Thin Is In
Thick clients were the dominant form of device throughout the PC and mobile era; in an AI world, however, thin clients make much more sense.
Thin Is In
Tuesday, February 17, 2026
Listen to this post:
There was, in the early days of computing, no debate about thick clients versus thin:
[A 1960s mainframe computer]
When a computer was the size of a room, there were no clients: you scheduled time or submitted jobs, and got back the results when it was your turn. A few years later, however, thin clients in the form of a monitor and keyboard arrived:
[A 1970s terminal for accessing a mainframe]
There is no computer in this image; rather, this is a terminal connected to a mainframe. That’s why it’s called a “thin” client: it’s just an interface, with all of the computing happening elsewhere (i.e. in another room). By the 1980s, however, “thick” clients were the dominant form of computing, in the form of the PC. All of your I/O and compute were packaged together: you typed on a keyboard connected to a PC, which output to the monitor in front of you.
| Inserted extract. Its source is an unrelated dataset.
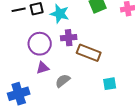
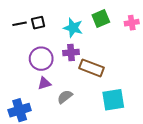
cyan star: (60, 14) -> (73, 28), moved
cyan square: (110, 84) -> (113, 100), size x1.6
A decade later, and Sun Microsystems in particular tried to push the idea of a “network computer”:
Adrian Cockcroft, CC-SA 4.0
This was a device that didn’t really have a local operating system; you ran Java applications and Java applets from a browser that were downloaded as they were used from a central server. Sun’s pitch was that network computers would be much cheaper and easier to administer, but PCs were dropping in price so quickly that the value proposition rapidly disappeared, and Windows so dominant that it was already the only platform that network administrators wanted to deal with. Thick clients won, and won decisively.
If you wanted to make a case for thin clients, you could argue that mobile devices are a hybrid; after all, the rise of mobile benefited from and drove the rise of the cloud: nearly every app on a phone connects to a server somewhere. Ultimately, however, mobile devices are themselves thick clients: they are very capable computers in their own right, that certainly benefit from being connected to a server, but are useful without it. Critically, the server component is just data: the actual interface is entirely local.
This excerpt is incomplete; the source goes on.